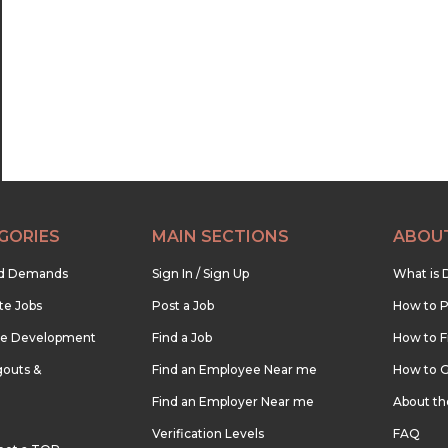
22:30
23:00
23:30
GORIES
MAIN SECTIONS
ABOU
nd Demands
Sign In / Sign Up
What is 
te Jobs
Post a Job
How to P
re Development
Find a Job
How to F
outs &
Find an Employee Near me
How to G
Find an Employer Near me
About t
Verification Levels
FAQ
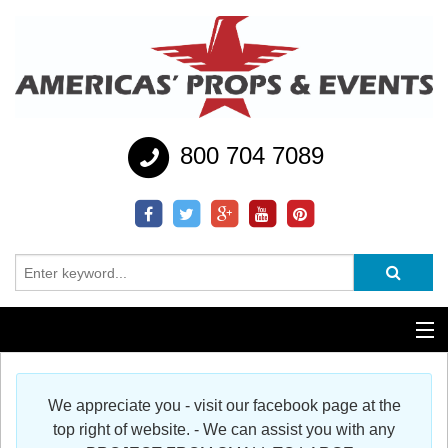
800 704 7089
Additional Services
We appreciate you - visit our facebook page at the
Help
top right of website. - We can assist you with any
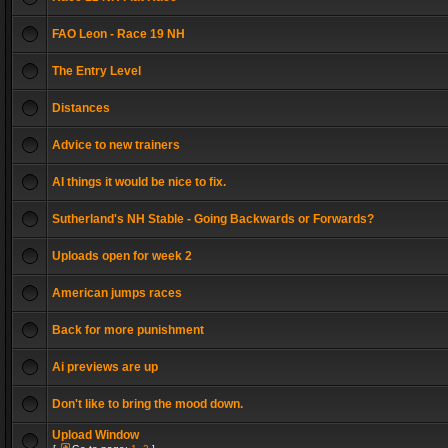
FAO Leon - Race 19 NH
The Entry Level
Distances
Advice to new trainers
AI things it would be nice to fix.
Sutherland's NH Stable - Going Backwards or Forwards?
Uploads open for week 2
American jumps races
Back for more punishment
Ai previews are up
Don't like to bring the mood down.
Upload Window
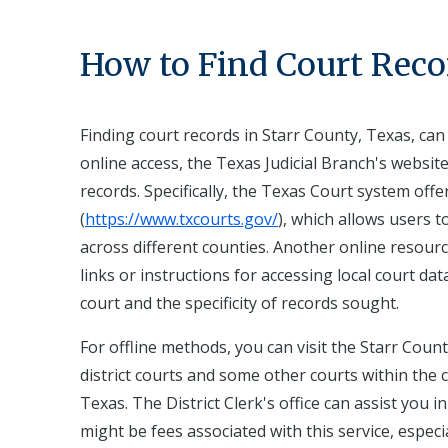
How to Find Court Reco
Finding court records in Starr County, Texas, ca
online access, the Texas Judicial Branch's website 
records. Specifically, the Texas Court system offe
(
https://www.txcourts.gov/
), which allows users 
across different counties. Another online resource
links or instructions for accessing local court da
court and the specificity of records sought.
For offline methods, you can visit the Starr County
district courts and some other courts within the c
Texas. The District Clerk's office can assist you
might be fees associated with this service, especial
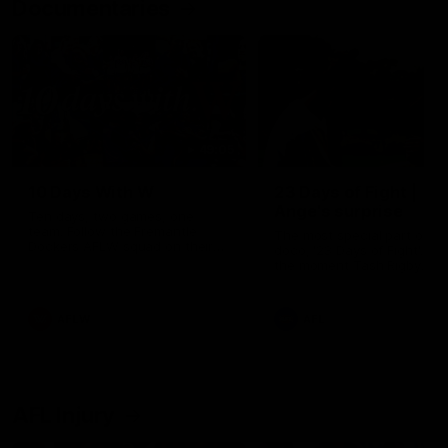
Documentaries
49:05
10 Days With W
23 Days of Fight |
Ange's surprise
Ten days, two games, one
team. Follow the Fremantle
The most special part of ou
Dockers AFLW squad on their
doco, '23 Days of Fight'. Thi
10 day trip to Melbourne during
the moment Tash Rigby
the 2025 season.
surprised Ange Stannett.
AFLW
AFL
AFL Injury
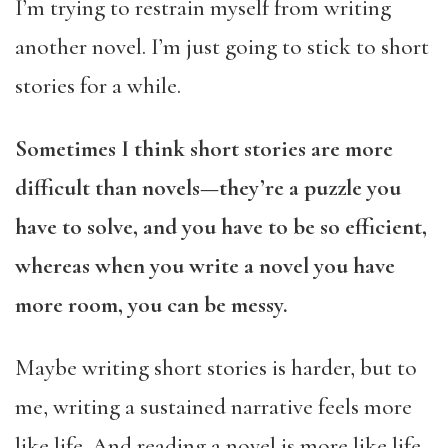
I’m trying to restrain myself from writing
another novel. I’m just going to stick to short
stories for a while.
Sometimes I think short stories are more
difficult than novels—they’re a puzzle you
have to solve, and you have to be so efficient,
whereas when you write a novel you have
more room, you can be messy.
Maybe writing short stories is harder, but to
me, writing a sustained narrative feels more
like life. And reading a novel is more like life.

####################

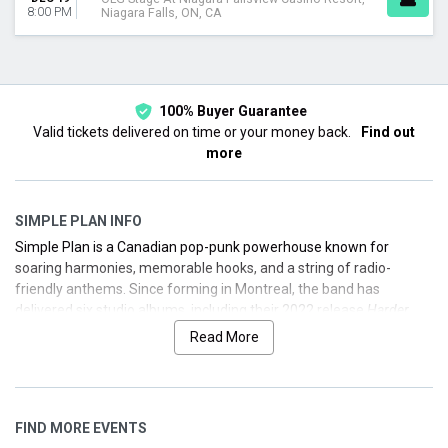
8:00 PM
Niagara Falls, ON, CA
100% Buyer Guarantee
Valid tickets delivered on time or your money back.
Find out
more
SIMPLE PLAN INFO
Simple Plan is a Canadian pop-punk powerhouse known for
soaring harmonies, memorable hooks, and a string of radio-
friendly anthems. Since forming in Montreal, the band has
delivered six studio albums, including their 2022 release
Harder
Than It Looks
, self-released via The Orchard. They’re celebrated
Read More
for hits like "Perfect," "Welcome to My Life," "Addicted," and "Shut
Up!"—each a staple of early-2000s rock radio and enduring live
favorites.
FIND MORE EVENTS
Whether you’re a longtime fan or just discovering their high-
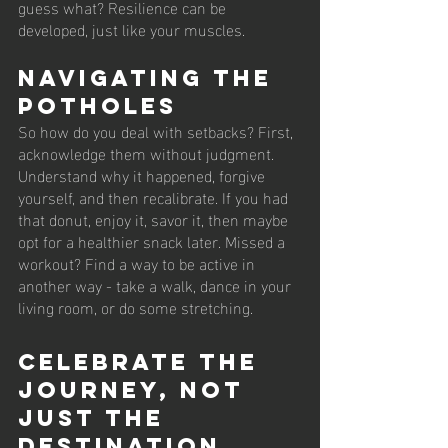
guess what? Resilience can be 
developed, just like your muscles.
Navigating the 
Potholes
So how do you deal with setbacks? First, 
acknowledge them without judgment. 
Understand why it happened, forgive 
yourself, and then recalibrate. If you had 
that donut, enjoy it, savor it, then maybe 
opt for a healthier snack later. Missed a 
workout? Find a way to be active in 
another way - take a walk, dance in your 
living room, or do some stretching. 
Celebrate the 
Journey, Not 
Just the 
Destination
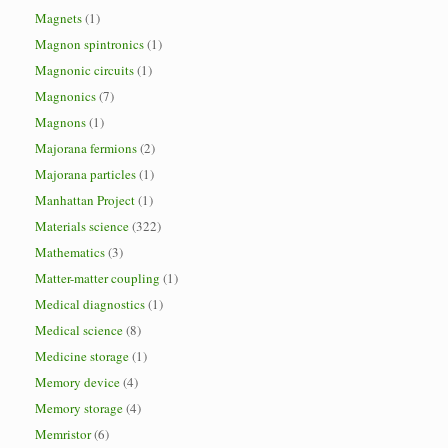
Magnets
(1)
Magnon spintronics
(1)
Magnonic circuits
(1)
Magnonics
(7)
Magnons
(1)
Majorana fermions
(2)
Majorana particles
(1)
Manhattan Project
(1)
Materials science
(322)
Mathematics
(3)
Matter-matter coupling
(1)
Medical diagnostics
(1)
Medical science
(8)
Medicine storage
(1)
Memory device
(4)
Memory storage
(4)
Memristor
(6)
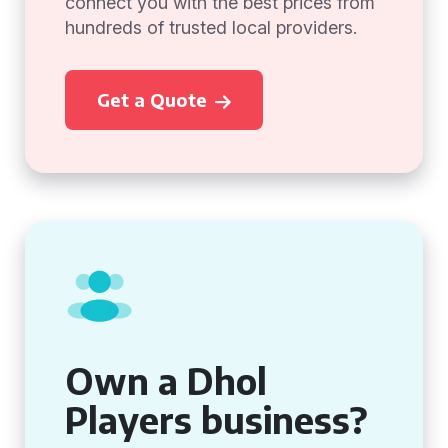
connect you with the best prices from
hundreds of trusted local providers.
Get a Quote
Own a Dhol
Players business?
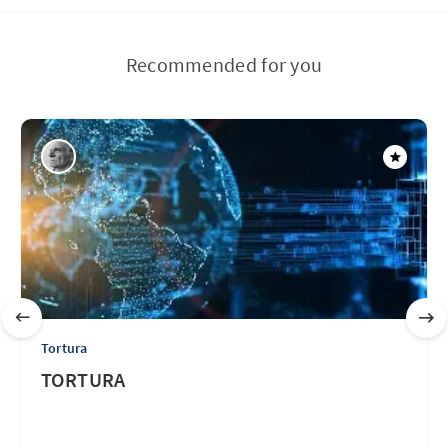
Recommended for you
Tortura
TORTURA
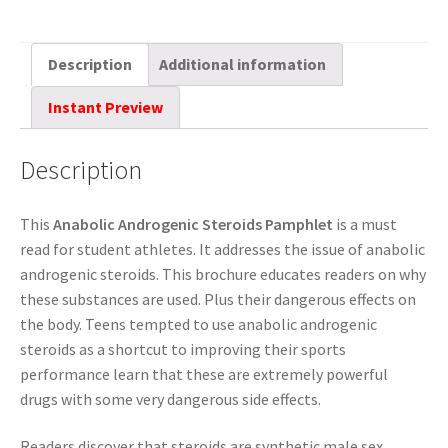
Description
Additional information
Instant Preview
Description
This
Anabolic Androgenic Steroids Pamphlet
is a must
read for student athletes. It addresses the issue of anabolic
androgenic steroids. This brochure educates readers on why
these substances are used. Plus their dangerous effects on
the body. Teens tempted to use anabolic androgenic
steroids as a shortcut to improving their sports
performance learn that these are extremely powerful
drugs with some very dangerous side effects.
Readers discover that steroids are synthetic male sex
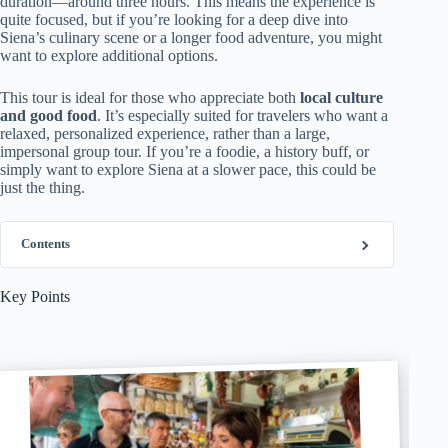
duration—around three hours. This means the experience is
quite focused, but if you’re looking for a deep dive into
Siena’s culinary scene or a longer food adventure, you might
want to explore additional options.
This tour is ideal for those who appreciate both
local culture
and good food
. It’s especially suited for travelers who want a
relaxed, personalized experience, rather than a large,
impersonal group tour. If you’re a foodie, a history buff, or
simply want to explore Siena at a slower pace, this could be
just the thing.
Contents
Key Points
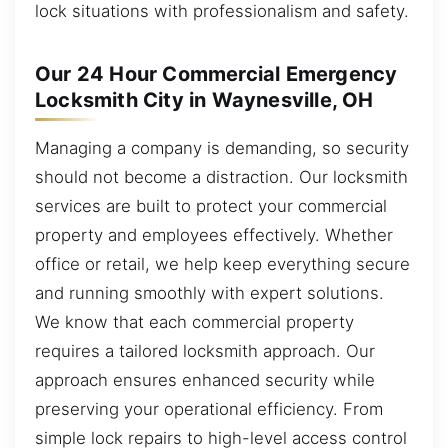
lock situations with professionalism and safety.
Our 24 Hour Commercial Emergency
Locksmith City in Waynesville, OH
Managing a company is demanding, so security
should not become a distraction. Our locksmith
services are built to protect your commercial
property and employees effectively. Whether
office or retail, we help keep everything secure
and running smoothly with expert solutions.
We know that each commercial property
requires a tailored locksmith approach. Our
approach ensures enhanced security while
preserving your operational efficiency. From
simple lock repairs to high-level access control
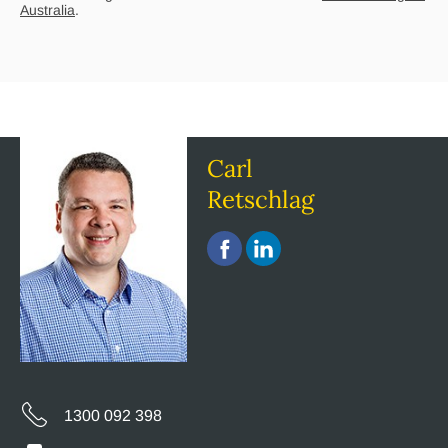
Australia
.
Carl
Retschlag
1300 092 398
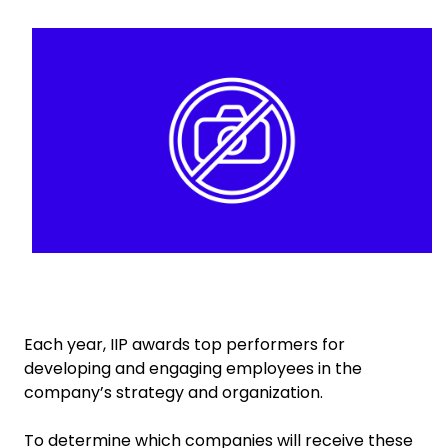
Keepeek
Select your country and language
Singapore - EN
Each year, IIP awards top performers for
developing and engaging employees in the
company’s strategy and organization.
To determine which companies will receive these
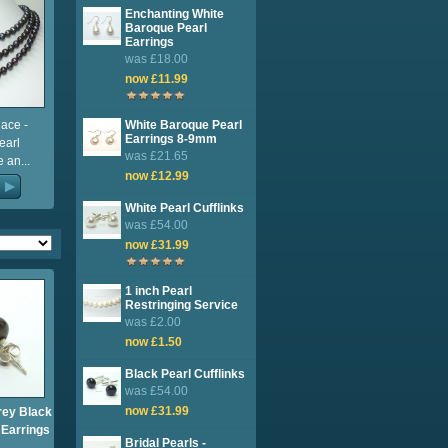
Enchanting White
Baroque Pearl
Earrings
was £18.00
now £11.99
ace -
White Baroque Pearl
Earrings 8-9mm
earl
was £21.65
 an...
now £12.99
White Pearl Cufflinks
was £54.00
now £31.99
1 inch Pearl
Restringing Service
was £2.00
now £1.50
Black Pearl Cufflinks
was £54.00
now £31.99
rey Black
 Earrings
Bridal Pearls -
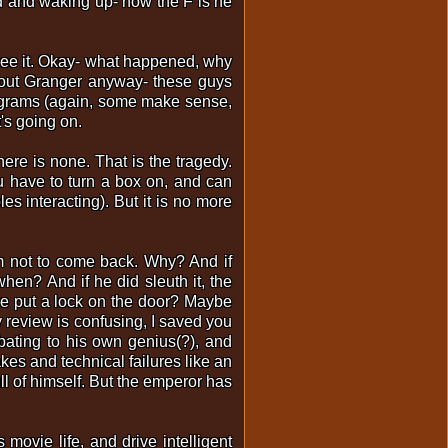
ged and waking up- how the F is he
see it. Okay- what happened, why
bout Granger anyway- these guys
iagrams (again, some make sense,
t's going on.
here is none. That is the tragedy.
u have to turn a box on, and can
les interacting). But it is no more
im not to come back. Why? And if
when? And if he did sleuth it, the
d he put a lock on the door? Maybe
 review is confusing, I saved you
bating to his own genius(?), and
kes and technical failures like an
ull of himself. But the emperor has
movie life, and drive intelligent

####################

◆ **TASK STATEMENT**
Within the material above, find the lines that hold "Fight" and report only how many there are.

◆ **EXPECTED OUTPUT**
2